Exercise data:
========

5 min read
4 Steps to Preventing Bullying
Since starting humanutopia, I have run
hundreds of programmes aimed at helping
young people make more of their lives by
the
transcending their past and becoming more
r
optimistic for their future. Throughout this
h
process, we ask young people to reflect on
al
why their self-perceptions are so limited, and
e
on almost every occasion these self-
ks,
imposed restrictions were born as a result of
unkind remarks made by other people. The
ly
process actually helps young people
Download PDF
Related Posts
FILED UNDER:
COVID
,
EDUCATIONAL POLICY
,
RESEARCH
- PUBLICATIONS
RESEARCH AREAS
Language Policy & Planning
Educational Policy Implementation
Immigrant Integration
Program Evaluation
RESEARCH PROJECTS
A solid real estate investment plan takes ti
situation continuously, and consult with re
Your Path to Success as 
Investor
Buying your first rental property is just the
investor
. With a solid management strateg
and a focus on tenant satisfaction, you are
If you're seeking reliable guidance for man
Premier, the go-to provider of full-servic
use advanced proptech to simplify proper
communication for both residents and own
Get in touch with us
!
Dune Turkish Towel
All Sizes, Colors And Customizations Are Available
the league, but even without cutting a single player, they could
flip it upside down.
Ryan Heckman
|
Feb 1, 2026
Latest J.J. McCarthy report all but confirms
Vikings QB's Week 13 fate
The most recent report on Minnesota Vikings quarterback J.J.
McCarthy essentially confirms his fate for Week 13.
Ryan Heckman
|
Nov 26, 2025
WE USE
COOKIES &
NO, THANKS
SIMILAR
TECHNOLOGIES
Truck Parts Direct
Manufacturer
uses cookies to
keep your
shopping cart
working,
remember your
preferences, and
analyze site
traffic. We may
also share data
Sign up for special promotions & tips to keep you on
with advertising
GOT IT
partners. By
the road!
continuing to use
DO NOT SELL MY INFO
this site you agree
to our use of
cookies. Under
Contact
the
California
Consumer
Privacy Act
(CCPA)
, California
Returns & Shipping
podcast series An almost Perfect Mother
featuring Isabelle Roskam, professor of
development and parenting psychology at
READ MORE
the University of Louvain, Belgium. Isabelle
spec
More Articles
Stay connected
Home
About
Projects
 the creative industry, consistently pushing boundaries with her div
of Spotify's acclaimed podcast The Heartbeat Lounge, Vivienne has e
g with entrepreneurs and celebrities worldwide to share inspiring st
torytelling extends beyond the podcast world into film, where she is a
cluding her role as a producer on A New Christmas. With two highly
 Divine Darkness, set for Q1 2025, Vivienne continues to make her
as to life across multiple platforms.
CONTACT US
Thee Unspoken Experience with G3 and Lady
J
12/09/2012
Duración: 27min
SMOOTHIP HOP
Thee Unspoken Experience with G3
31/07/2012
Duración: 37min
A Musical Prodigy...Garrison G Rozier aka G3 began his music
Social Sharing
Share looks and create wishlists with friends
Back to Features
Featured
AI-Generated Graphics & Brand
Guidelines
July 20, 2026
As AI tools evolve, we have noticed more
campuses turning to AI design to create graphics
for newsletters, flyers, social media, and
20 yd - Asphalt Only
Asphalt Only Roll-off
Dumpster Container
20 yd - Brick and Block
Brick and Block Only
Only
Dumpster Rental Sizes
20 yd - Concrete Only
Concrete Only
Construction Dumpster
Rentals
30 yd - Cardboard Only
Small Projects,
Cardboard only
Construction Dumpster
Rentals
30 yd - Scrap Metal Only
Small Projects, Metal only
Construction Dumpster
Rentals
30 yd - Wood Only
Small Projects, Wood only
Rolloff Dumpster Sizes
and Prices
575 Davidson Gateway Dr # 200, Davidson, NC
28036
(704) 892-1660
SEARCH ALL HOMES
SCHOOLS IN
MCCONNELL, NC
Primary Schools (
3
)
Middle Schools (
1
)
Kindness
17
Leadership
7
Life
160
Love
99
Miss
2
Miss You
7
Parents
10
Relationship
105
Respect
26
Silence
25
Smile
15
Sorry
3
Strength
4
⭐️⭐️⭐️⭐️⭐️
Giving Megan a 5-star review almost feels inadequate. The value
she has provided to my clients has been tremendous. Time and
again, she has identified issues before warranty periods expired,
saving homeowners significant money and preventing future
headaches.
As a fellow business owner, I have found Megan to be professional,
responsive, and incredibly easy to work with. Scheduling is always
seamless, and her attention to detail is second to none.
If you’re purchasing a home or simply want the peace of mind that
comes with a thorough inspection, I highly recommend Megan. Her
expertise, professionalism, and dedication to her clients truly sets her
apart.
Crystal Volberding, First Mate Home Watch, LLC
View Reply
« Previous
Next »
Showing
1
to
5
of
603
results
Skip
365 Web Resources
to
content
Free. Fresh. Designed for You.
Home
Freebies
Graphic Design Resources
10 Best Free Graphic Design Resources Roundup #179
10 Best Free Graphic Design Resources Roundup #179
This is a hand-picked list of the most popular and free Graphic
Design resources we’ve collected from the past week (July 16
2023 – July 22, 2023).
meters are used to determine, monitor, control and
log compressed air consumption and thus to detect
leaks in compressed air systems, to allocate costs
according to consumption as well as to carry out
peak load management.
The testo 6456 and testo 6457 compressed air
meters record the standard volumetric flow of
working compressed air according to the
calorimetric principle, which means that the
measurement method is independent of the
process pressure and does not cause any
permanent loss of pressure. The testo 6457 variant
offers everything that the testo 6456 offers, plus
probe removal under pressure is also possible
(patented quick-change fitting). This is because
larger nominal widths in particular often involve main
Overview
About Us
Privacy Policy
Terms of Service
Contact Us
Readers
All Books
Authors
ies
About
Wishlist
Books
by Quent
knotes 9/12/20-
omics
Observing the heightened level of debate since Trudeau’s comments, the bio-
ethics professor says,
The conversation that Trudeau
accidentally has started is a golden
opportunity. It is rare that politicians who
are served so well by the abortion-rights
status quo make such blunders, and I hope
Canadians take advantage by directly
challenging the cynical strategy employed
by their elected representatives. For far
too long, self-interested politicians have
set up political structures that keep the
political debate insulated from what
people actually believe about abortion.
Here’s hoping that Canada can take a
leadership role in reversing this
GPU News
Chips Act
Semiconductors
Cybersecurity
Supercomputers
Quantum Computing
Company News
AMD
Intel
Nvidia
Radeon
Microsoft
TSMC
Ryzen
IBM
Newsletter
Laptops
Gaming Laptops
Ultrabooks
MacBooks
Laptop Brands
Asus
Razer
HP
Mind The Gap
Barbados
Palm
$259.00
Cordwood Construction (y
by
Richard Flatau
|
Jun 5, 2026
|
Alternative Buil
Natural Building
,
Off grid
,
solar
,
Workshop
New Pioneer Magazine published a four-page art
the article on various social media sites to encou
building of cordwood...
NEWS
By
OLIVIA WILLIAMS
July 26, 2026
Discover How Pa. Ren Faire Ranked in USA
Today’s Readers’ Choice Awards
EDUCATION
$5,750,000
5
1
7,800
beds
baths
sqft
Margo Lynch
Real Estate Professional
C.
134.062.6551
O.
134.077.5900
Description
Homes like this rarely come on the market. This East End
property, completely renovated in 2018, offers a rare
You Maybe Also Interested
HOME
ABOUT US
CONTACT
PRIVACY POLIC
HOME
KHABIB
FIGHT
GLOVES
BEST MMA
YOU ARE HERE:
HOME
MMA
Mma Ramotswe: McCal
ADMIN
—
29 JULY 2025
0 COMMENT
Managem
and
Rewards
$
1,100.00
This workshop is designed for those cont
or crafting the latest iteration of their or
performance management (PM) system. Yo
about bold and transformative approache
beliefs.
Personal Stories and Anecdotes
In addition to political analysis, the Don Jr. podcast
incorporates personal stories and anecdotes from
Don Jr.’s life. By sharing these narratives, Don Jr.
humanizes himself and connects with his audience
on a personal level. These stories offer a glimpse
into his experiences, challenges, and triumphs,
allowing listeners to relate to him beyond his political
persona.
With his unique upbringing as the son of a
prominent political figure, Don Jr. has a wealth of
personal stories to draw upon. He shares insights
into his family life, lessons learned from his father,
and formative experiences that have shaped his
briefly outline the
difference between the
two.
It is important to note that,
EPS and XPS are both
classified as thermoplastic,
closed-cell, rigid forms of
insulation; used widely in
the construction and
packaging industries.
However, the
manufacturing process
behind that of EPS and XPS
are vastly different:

========

Copy the stretch of the records above that runs from the line with "OLIVIA WILLIAMS" through the line with "property, completely renovated". Both end lines belong in the copy, and nothing else does.

Your solution:
OLIVIA WILLIAMS
July 26, 2026
Discover How Pa. Ren Faire Ranked in USA
Today’s Readers’ Choice Awards
EDUCATION
$5,750,000
5
1
7,800
beds
baths
sqft
Margo Lynch
Real Estate Professional
C.
134.062.6551
O.
134.077.5900
Description
Homes like this rarely come on the market. This East End
property, completely renovated in 2018, offers a rare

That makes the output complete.